From this she took an unfinished stocking and adjusted her knitting

needles. And as her nimble fingers moved, so did her lips.

 

‘Pernambuco-in the plague epidemic,’ she was saying.

CHAPTER 6

AILEEN RIVERS lived in Bloomsbury, which had the advantage of being near

her work. She had spent a restless night, and the day that followed had

been full of vexation. Mr Stebbings, her immediate chief, was away

nursing a cold; and his junior partner, with whom she was constantly

brought into contact that day, was a tetchy and disagreeable man, with a

habit of mislaying important documents and blaming the person who

happened to be most handy for their disappearance.

 

At six o’clock in the evening she locked up her desk with a sigh of

thankfulness, looking forward to a light dinner and an early bedtime.
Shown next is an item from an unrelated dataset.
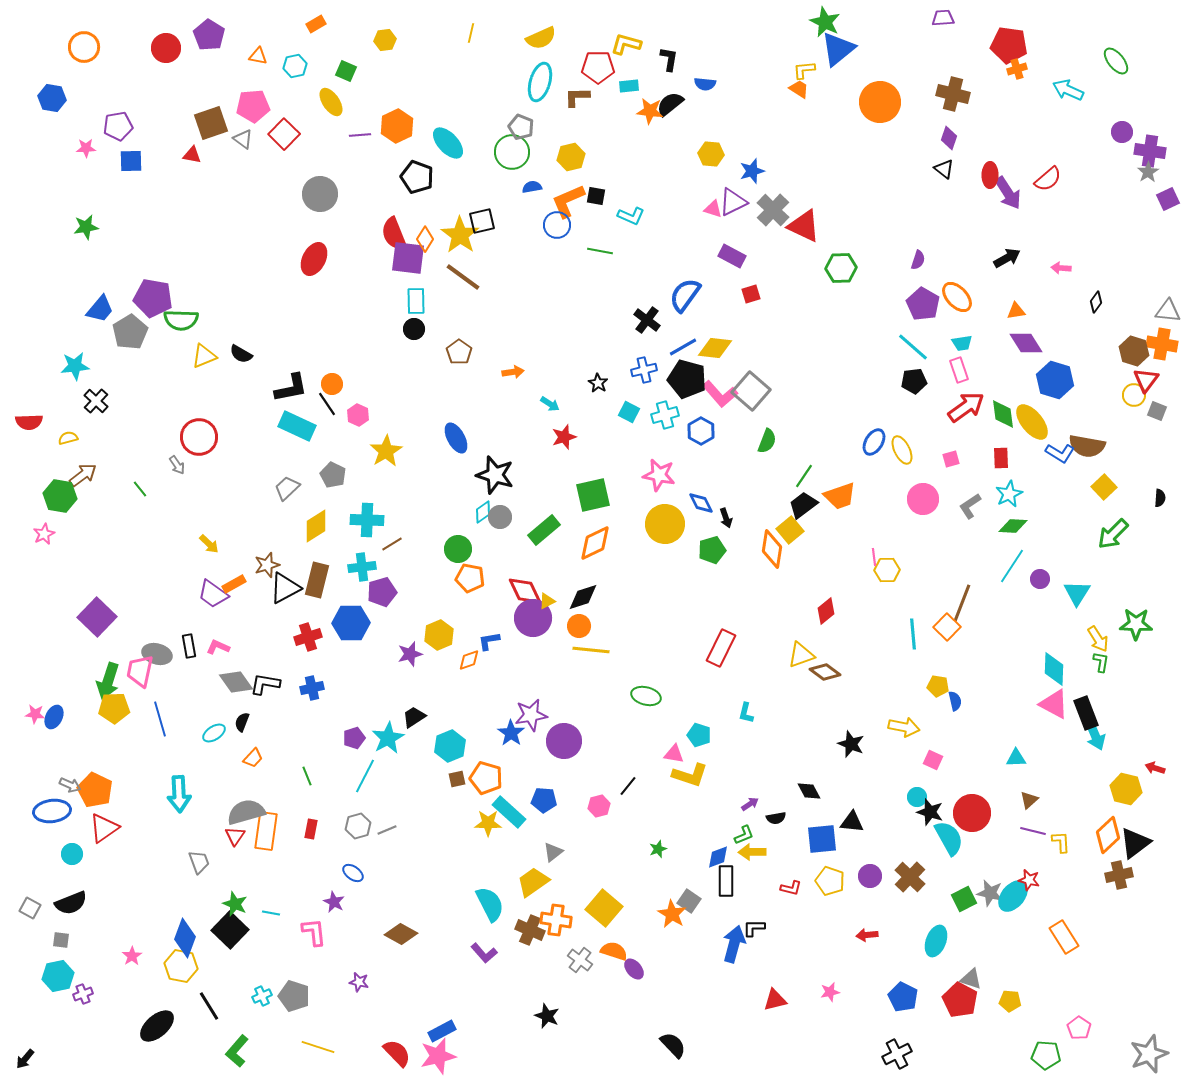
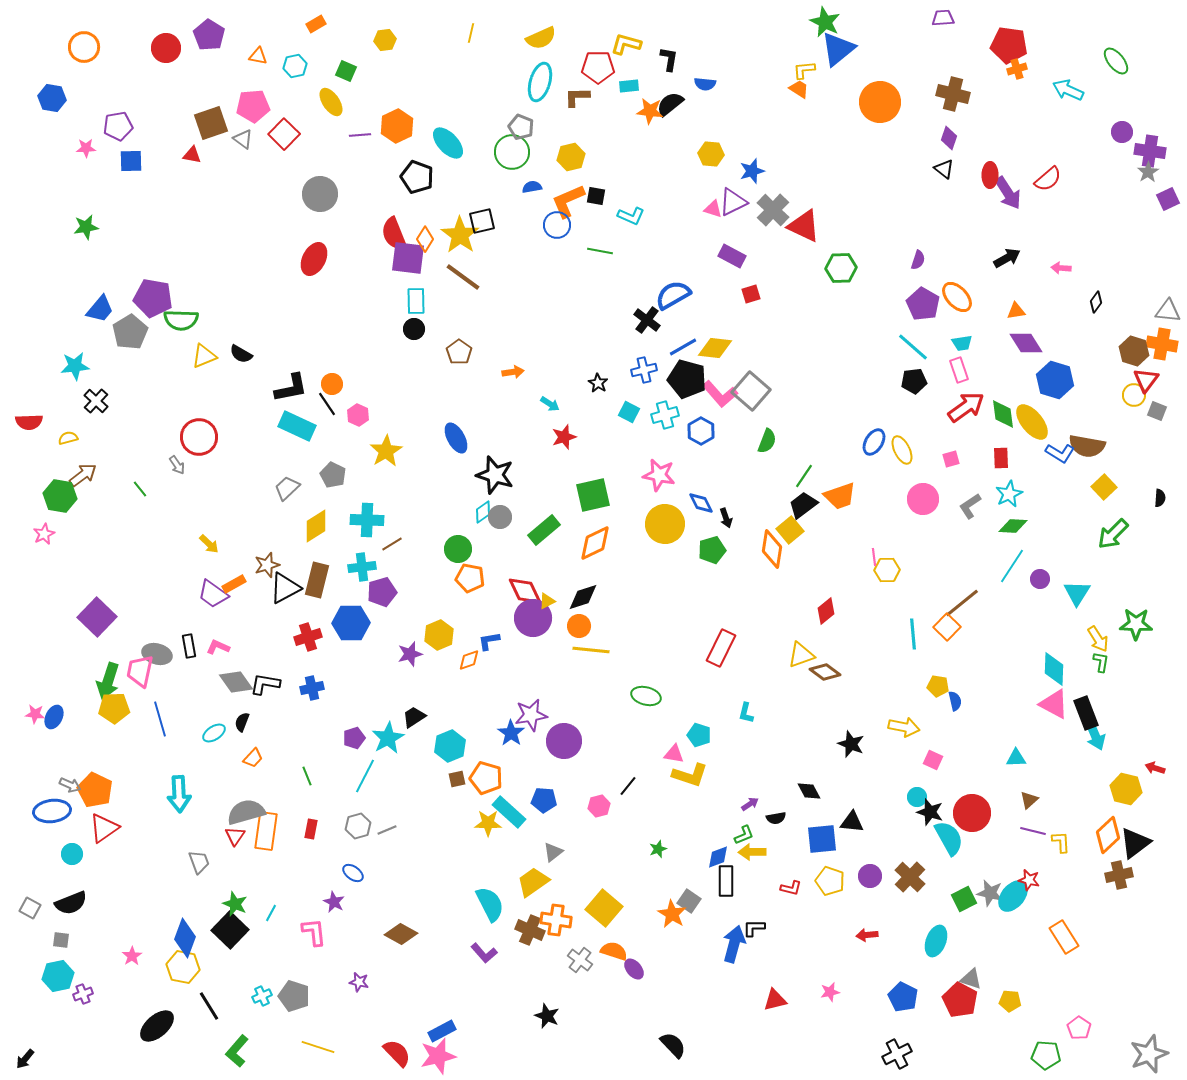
blue semicircle at (685, 295): moved 12 px left; rotated 24 degrees clockwise
brown line at (962, 603): rotated 30 degrees clockwise
cyan line at (271, 913): rotated 72 degrees counterclockwise
yellow hexagon at (181, 966): moved 2 px right, 1 px down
Through her window she had seen the car drawn up by the kerb, and at

first had thought it was waiting for a client, so that she was a little

surprised, and by no means pleased, when, as she came down the steps of

the old-fashioned house where the office was situate, a young man crossed

the broad sidewalk towards her and lifted his hat.

 

‘Oh, you!’ she said in some dismay,

 

‘Me, or I, as the case may be; I’m not quite certain which,’ said Jim

Carlton. ‘And your tone is offensive,’ he said sternly. ‘By rights Elk or

I should have been interviewing you at all sorts of odd hours during the

day.’

 

‘But what on earth can I tell you?’ she asked, exasperated. You know

everything about the burglary—I suppose that is what you mean?’

 

‘That is what I mean,’ said Jim. ‘It is very evident that you know

nothing about policemen. You imagine, I suppose, that Scotland Yard says

“Hallo, there’s been a burglary in Victoria. How interesting! Nobody

knows, anything about it, so we’ll let the matter drop.” You’re wrong!’

 

‘I’m much too hungry to talk.’

 

‘So I guessed,’ he said. ‘There is an unpretentious restaurant at King’s

Cross, where the sole bonne femme is worthy only of the pure of heart.’

 

She hesitated. ‘Very well,’ she said a little ungraciously. ‘Is that your

car? How funny!’

 

‘There’s nothing funny about my car,’ he said with dignity, ‘and it is

not my car. I borrowed it.’

 

It was a clear night of stars and there was a touch of frost in the air

and, although she would not have admitted as much for untold wealth, she

enjoyed the short run that brought them to the side entrance of a large

restaurant filled with people in varying stages of gastronomic enjoyment.